REFERENCE SIGNS LIST

• • 100: refrigerant compressor
  • 101: sealed container
  • 103: lubricating oil
  • 106: electric element
  • 107: compression element
  • 108: crankshaft
  • 109: main shaft (shaft part)
  • 110: eccentric shaft (shaft part)
  • 111: single sliding surface
  • 111a: first sliding surface
  • 111b: second sliding surface
  • 111c: non-sliding outer peripheral surface
  • 111d: first sliding surface
  • 111e: second sliding surface
  • 111f: third sliding surface
  • 111g: first non-sliding outer peripheral surface
  • 111h: second non-sliding outer peripheral surface
  • 112: cylinder block
  • 114: main bearing (bearing part)
  • 119: eccentric bearing (bearing part)
  • 270: refrigerant circuit
  • 272: radiator
  • 273: decompressor
  • 274: heat absorber

Claims

1. A hermetic refrigerant compressor comprising a sealed container in which lubricating oil is stored, the sealed container accommodating an electric element and a compression element, the compression element being driven by the electric element and configured to compress a refrigerant, wherein

the lubricating oil has a kinematic viscosity in a range of 1 mm2/S to 7 mm2/S at 40° C., has a mass average molecular weight in a range of 150 to 400, and contains 0.5% by mass or more of a high molecular weight component,

the high molecular weight component has a mass molecular weight of greater than or equal to 500,

the compression element includes: a shaft part that is a crankshaft including a main shaft and an eccentric shaft; and a bearing part that pivotally supports the shaft part, the bearing part including a main bearing and an eccentric bearing, the main bearing pivotally supporting the main shaft, the eccentric bearing pivotally supporting the eccentric shaft,

the main shaft includes a sliding surface that slides on the main bearing, the sliding surface being either a single sliding surface or divided into a plurality of sliding surfaces,

in a case where the sliding surface is the single sliding surface, a length of the single sliding surface in an axial direction is a single sliding length L, whereas in a case where the sliding surface is divided into the plurality of sliding surfaces, a length of one of the sliding surfaces in the axial direction, the one sliding surface having a least length in the axial direction among the plurality of sliding surfaces, is the single sliding length L, and

a ratio L/D of the single sliding length L to an external diameter D of the main shaft is less than or equal to 2.0.

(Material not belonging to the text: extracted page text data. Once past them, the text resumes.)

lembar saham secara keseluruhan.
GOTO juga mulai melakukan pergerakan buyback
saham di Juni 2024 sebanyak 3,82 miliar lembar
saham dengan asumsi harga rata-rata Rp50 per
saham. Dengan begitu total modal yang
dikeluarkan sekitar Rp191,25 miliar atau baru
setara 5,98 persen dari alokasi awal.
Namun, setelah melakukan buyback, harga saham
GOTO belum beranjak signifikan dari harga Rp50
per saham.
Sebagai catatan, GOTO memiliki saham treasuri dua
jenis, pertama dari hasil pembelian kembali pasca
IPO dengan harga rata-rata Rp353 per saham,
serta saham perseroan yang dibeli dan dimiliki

2. The hermetic refrigerant compressor according to claim 1, wherein the ratio L/D is greater than or equal to 0.4.

3. The hermetic refrigerant compressor according to claim 1, wherein the lubricating oil contains an oily agent.

4. The hermetic refrigerant compressor according to claim 3, wherein the oily agent is an ester-based compound.

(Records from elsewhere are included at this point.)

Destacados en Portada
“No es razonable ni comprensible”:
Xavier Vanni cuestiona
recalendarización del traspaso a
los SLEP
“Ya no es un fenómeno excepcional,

5. The hermetic refrigerant compressor according to claim 1, wherein

a distillation fraction of the lubricating oil at a distillation temperature of 300° C. is 0.1% or greater, and a distillation end point is 440° C. or higher.

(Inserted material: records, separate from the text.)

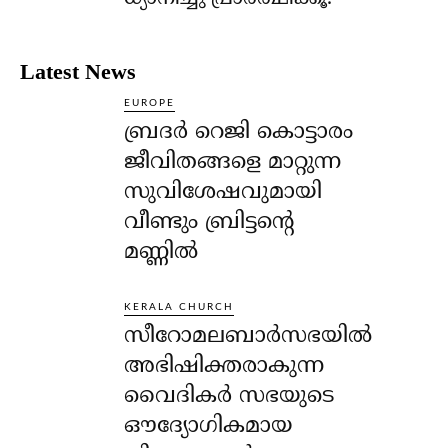
Latest News
EUROPE
ബ്രദർ റെജി കൊട്ടാരം
ജീവിതങ്ങളെ മാറ്റുന്ന
സുവിശേഷവുമായി
വീണ്ടും ബ്രിട്ടന്റെ
മണ്ണിൽ
KERALA CHURCH
സീറോമലബാർസഭയിൽ
അഭിഷിക്തരാകുന്ന
വൈദികർ സഭയുടെ
ഔദ്യോഗികമായ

6. The hermetic refrigerant compressor according to claim 1, wherein

the lubricating oil contains a sliding modifier such that a content of the sliding modifier in the lubricating oil in terms of an atomic weight of sulfur is greater than or equal to 100 ppm.

7. The hermetic refrigerant compressor according to claim 1, wherein

the lubricating oil contains a phosphorus-based extreme-pressure additive.

8. The hermetic refrigerant compressor according to claim 1, wherein

the lubricating oil is at least one selected from the group consisting of mineral oil, alkyl benzene oil, and ester oil.

9. The hermetic refrigerant compressor according to claim 1, wherein

the electric element is inverter-driven at a plurality of operating frequencies.

10. A refrigerator-freezer comprising a refrigerant circuit including:

the hermetic refrigerant compressor according to claim 1;

a radiator;

a decompressor; and

a heat absorber, wherein

in the refrigerant circuit, the hermetic refrigerant compressor, the radiator, the decompressor, and the heat absorber are connected by piping in an annular manner.